Par-delà l'enjeu environnemental, Copenhague a agi comme un saisissant révélateur de la nouvelle mappemonde géopolitique. Dans la tension des dernières heures de la conférence, la «diplomatie climatique» a souligné les nouveaux rapports de force mondiaux et mis en lumière les puissances dominantes.
Premier constat : le couple sino-américain, déjà opératoire pendant la crise financière, est devenu incontournable. Informel, déséquilibré, controversé à juste titre, le G2 prend de la consistance mais sur le mode d'une alliance défensive. C'est la convergence d'intérêt entre la Chine et les États-Unis qui a finalement déterminé l'issue de la conférence, «sauvant» un accord mais le ramenant à la ligne d'étiage que ni l'une ni les autres ne souhaitaient franchir. Le négociateur chinois Xie Zhenhua n'a pas dit autre chose en concluant que Pékin et Washington avaient réussi à préserver l'essentiel : «pour nous, a-t-il expliqué, c'était notre souveraineté et notre intérêt national». Un diplomate occidental s'interroge : «Dans la vie internationale, la Chine est passée du mythe à la réalité, elle est désormais active, relève-t-il. Mais est-elle pour autant plus consciente de ses responsabilités de grande puissance ?»
L'Europe impuissante
Quant à Barack Obama, il a choisi l'option la plus susceptible de lui épargner les foudres du Congrès, se gardant de toute initiative, et négligeant ostensiblement l'appel de ses alliés transatlantiques à s'engager davantage.
Tel est précisément le deuxième constat qui s'impose après Copenhague : l'Europe est vertueuse mais impuissante. La «soft power» des Vingt-Sept n'a pas réussi à créer la dynamique qui aurait pu mener à un accord «ambitieux», comme le souhaitaient Nicolas Sarkozy et Gordon Brown. «L'Union européenne a été en pointe avec l'adoption de son “paquet énergie climat”, il y a un an, mais ensuite, elle a perdu la main», déplore un négociateur français. Certes, à Paris comme dans d'autres capitales européennes, on a bien pris en compte la montée en puissance des grands émergents, autre facteur clé du monde nouveau, par exemple cherchant à «arrimer» le Brésil. Mais «avec l'Inde, on aurait dû négocier en mettant sur la table les transferts de technologie qu'elle réclamait», regrette un observateur. C'est aussi qu'en dépit de l'affichage officiel, l'UE ne présente pas un front uni. Certains pays membres dont l'économie demeure très «carbonée», comme l'Allemagne ou la Pologne, ont été moins allants.

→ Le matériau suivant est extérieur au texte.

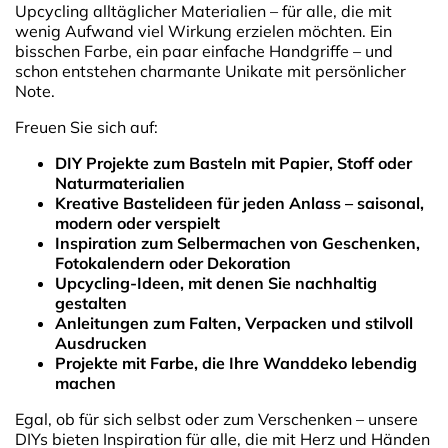
Upcycling alltäglicher Materialien – für alle, die mit
wenig Aufwand viel Wirkung erzielen möchten. Ein
bisschen Farbe, ein paar einfache Handgriffe – und
schon entstehen charmante Unikate mit persönlicher
Note.
Freuen Sie sich auf:
DIY Projekte zum Basteln mit Papier, Stoff oder
Naturmaterialien
Kreative Bastelideen für jeden Anlass – saisonal,
modern oder verspielt
Inspiration zum Selbermachen von Geschenken,
Fotokalendern oder Dekoration
Upcycling-Ideen, mit denen Sie nachhaltig
gestalten
Anleitungen zum Falten, Verpacken und stilvoll
Ausdrucken
Projekte mit Farbe, die Ihre Wanddeko lebendig
machen
Egal, ob für sich selbst oder zum Verschenken – unsere
DIYs bieten Inspiration für alle, die mit Herz und Händen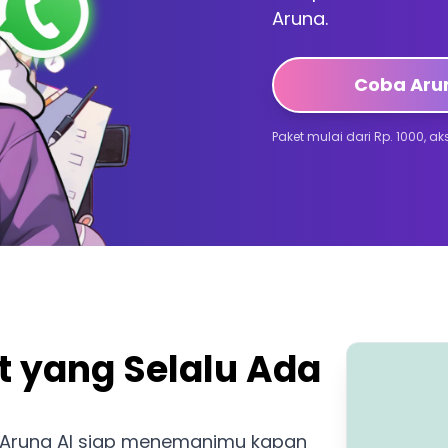
Aruna.
Coba Aru
Paket mulai dari Rp. 1000, a
 yang Selalu Ada
? Aruna AI siap menemanimu kapan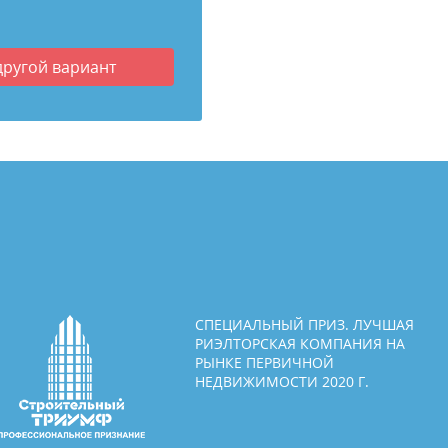
другой вариант
СПЕЦИАЛЬНЫЙ ПРИЗ. ЛУЧШАЯ
РИЭЛТОРСКАЯ КОМПАНИЯ НА
РЫНКЕ ПЕРВИЧНОЙ
НЕДВИЖИМОСТИ 2020 Г.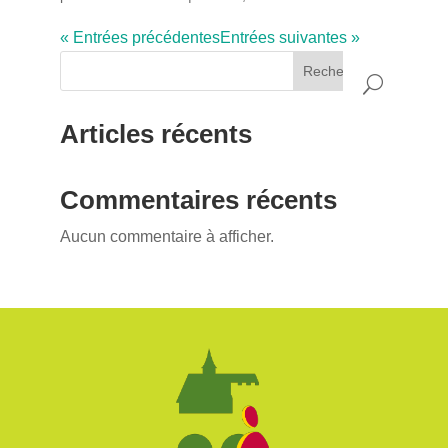
« Entrées précédentes
Entrées suivantes »
Rechercher
Articles récents
Commentaires récents
Aucun commentaire à afficher.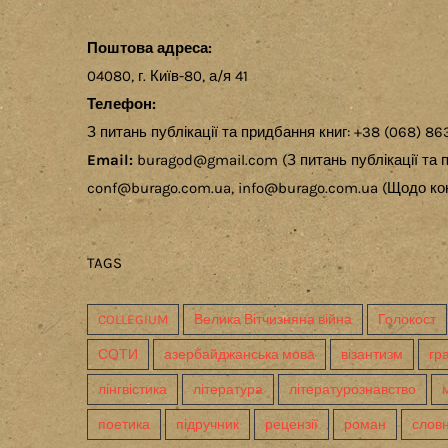
Поштова адреса:
04080, г. Київ-80, а/я 41
Телефон:
З питань публікації та придбання книг: +38 (068) 86
Email:
buragod@gmail.com (З питань публікації та п
conf@burago.com.ua, info@burago.com.ua (Щодо кон
TAGS
COLLEGIUM
Велика Вітчизняна війна
Голокост
СОТИ
азербайджанська мова
візантизм
гр
лінгвістика
література
літературознавство
поетика
підручник
рецензії
роман
слов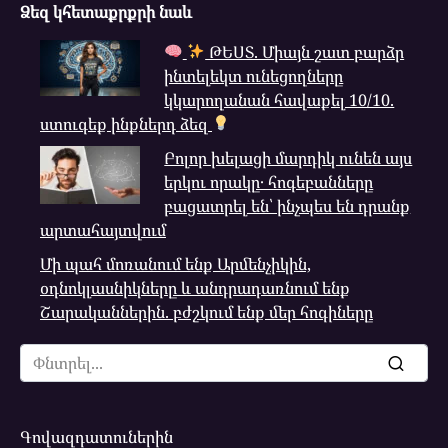
Ձեզ կհետաքրքրի նաև
ԹԵՍՏ. Միայն շատ բարձր
ինտելեկտ ունեցողները
կկարողանան հավաքել 10/10.
ստուգեք ինքներդ ձեզ
Բոլոր խելացի մարդիկ ունեն այս
երկու որակը․ հոգեբանները
բացատրել են՝ ինչպես են դրանք
արտահայտվում
Մի պահ մոռանում ենք Արմենչիկին,
օդնոկլասնիկները և անդրադառնում ենք
Շարականներին. բժշկում ենք մեր հոգիները
Search
for:
Գովազդատուներին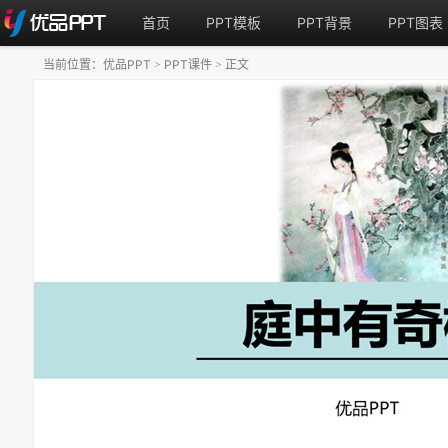
首页
PPT模板
PPT背景
PPT图表
当前位置：
优品PPT
PPT课件
正文
>
>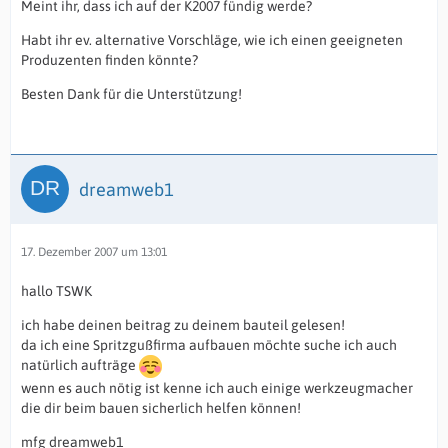
Meint ihr, dass ich auf der K2007 fündig werde?
Habt ihr ev. alternative Vorschläge, wie ich einen geeigneten
Produzenten finden könnte?
Besten Dank für die Unterstützung!
dreamweb1
17. Dezember 2007 um 13:01
hallo TSWK
ich habe deinen beitrag zu deinem bauteil gelesen!
da ich eine Spritzgußfirma aufbauen möchte suche ich auch
natürlich aufträge
wenn es auch nötig ist kenne ich auch einige werkzeugmacher
die dir beim bauen sicherlich helfen können!
mfg dreamweb1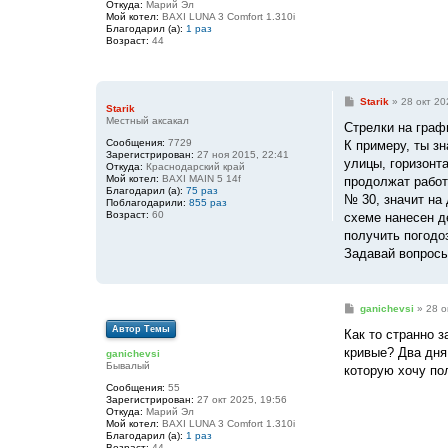
Откуда:
Марий Эл
Мой котел:
BAXI LUNA 3 Comfort 1.310i
Благодарил (а):
1 раз
Возраст:
44
С
Starik
»
28 окт 20
Starik
о
Местный аксакал
о
Стрелки на граф
б
Сообщения:
7729
К примеру, ты з
щ
Зарегистрирован:
27 ноя 2015, 22:41
е
улицы, горизонт
Откуда:
Краснодарский край
н
Мой котел:
BAXI MAIN 5 14f
продолжат работ
и
Благодарил (а):
75 раз
е
№ 30, значит на 
Поблагодарили:
855 раз
Возраст:
60
схеме нанесен д
получить погодо
Задавай вопросы
С
ganichevsi
»
28 о
о
Автор Темы
о
Как то странно 
б
кривые? Два дня
ganichevsi
щ
Бывалый
е
которую хочу по
н
Сообщения:
55
и
Зарегистрирован:
27 окт 2025, 19:56
е
Откуда:
Марий Эл
Мой котел:
BAXI LUNA 3 Comfort 1.310i
Благодарил (а):
1 раз
Возраст:
44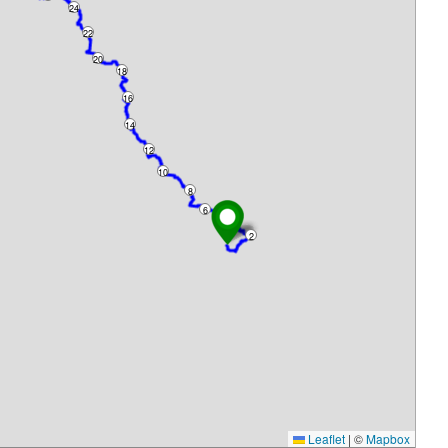
24
22
20
18
16
14
12
10
8
6
4
2
Leaflet
|
©
Mapbox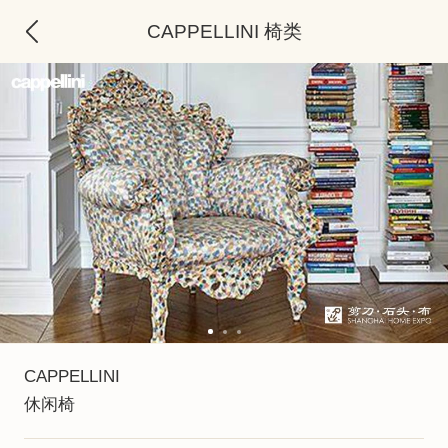
CAPPELLINI 椅类
CAPPELLINI
休闲椅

D'autres, comme le Danemark, qui présidait la conférence, ont été jugés trop «pro américain», cristallisant l'antagonisme des pays en développement.
Car voici le troisième constat : les pays les plus pauvres, l'Afrique notamment, sont apparus plus divisés et déboussolés que jamais. D'autres clivages se surimposent désormais au traditionnel face à face Nord-Sud. Certes, le vieux G77 (130 pays en réalité), agité en sous main par la Chine comme un agent antioccidental, a retrouvé des couleurs à Copenhague. Mais ce groupe hétéroclite qui comprend à la fois Singapour et le Soudan a montré une nouvelle fois qu'il n'était fort que de son pouvoir de nuisance. Une partie des Africains lui a fait allégeance. D'autres, derrière le premier ministre éthiopien Meles Zenawi, ont cherché à se rapprocher des Européens pour obtenir la manne financière la plus élevée possible. Au final, l'Afrique n'a reçu que des promesses. Elle n'est même pas assurée de recevoir 40 % de cette aide, comme le réclamait la France.
Un quatrième constat s'impose donc : la nécessité d'une nouvelle gouvernance mondiale. Le quasi-échec de Copenhague a souligné en effet les limites d'un système onusien «à bout de souffle». La formule des «G», employée contre la crise économique, réutilisée à Copenhague (un «G28» a été réuni dans l'urgence, jeudi soir) a sans nul doute de l'avenir.